Action item:
Copy the records below in full, changing no character.

Extracted records:
____________________

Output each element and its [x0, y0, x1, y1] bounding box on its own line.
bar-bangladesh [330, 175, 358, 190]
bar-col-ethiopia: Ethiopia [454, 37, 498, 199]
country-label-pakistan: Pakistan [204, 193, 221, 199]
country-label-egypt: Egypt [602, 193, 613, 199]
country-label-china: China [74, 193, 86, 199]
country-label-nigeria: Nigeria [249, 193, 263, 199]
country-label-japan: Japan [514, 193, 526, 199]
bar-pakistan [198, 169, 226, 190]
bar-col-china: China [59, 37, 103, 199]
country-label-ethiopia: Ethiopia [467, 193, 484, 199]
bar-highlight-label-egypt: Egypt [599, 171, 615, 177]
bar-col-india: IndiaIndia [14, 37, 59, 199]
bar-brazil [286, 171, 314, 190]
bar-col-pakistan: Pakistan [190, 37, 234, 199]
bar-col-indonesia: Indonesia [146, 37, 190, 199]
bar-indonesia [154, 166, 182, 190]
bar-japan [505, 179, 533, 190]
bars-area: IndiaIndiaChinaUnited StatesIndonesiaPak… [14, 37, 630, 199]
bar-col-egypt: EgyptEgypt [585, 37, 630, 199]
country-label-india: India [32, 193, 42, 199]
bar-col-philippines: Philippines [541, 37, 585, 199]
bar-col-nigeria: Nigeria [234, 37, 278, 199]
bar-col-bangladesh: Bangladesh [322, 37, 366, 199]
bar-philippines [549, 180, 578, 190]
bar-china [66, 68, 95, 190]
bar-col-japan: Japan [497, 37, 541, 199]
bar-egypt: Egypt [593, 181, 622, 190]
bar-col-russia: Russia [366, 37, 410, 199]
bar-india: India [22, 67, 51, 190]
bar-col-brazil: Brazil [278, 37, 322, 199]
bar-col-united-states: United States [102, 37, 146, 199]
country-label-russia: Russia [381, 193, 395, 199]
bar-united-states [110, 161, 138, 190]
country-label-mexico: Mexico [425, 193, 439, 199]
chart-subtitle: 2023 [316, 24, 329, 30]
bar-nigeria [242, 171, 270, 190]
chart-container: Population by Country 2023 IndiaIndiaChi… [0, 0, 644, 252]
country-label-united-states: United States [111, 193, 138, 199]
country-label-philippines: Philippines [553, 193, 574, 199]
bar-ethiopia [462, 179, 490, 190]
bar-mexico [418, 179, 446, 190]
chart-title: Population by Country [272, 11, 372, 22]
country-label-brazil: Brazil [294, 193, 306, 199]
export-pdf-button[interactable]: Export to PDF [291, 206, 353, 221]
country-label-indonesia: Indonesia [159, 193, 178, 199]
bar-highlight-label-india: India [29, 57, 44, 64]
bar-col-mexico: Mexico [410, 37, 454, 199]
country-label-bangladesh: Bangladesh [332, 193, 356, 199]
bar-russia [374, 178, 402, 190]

____________________

Response:
Output each element and its [x0, y0, x1, y1] bounding box on its own line.
bar-bangladesh [330, 175, 358, 190]
bar-col-ethiopia: Ethiopia [454, 37, 498, 199]
country-label-pakistan: Pakistan [204, 193, 221, 199]
country-label-egypt: Egypt [602, 193, 613, 199]
country-label-china: China [74, 193, 86, 199]
country-label-nigeria: Nigeria [249, 193, 263, 199]
country-label-japan: Japan [514, 193, 526, 199]
bar-pakistan [198, 169, 226, 190]
bar-col-china: China [59, 37, 103, 199]
country-label-ethiopia: Ethiopia [467, 193, 484, 199]
bar-highlight-label-egypt: Egypt [599, 171, 615, 177]
bar-col-india: IndiaIndia [14, 37, 59, 199]
bar-brazil [286, 171, 314, 190]
bar-col-pakistan: Pakistan [190, 37, 234, 199]
bar-col-indonesia: Indonesia [146, 37, 190, 199]
bar-indonesia [154, 166, 182, 190]
bar-japan [505, 179, 533, 190]
bars-area: IndiaIndiaChinaUnited StatesIndonesiaPak… [14, 37, 630, 199]
bar-col-egypt: EgyptEgypt [585, 37, 630, 199]
country-label-india: India [32, 193, 42, 199]
bar-col-philippines: Philippines [541, 37, 585, 199]
bar-col-nigeria: Nigeria [234, 37, 278, 199]
bar-col-bangladesh: Bangladesh [322, 37, 366, 199]
bar-philippines [549, 180, 578, 190]
bar-china [66, 68, 95, 190]
bar-col-japan: Japan [497, 37, 541, 199]
bar-egypt: Egypt [593, 181, 622, 190]
bar-col-russia: Russia [366, 37, 410, 199]
bar-india: India [22, 67, 51, 190]
bar-col-brazil: Brazil [278, 37, 322, 199]
bar-col-united-states: United States [102, 37, 146, 199]
country-label-russia: Russia [381, 193, 395, 199]
bar-united-states [110, 161, 138, 190]
country-label-mexico: Mexico [425, 193, 439, 199]
chart-subtitle: 2023 [316, 24, 329, 30]
bar-nigeria [242, 171, 270, 190]
chart-container: Population by Country 2023 IndiaIndiaChi… [0, 0, 644, 252]
country-label-united-states: United States [111, 193, 138, 199]
country-label-philippines: Philippines [553, 193, 574, 199]
bar-ethiopia [462, 179, 490, 190]
bar-mexico [418, 179, 446, 190]
chart-title: Population by Country [272, 11, 372, 22]
country-label-brazil: Brazil [294, 193, 306, 199]
export-pdf-button[interactable]: Export to PDF [291, 206, 353, 221]
country-label-indonesia: Indonesia [159, 193, 178, 199]
bar-highlight-label-india: India [29, 57, 44, 64]
bar-col-mexico: Mexico [410, 37, 454, 199]
country-label-bangladesh: Bangladesh [332, 193, 356, 199]
bar-russia [374, 178, 402, 190]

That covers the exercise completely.